● How to complete this task
Taking the line containing "are pretty impressive." as the first and the last line of the entries as the end, reproduce every line between them exactly, including both.

Collection entries
# # # # # # #
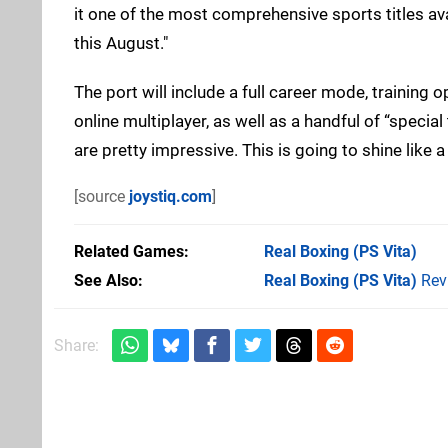
it one of the most comprehensive sports titles ava
this August."
The port will include a full career mode, training o
online multiplayer, as well as a handful of “specia
are pretty impressive. This is going to shine like
[source
joystiq.com
]
Related Games
Real Boxing
(PS Vita)
See Also
Real Boxing (PS Vita)
Rev
Share:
# # # # # # #
● Task solution
are pretty impressive. This is going to shine like
[source
joystiq.com
]
Related Games
Real Boxing
(PS Vita)
See Also
Real Boxing (PS Vita)
Rev
Share:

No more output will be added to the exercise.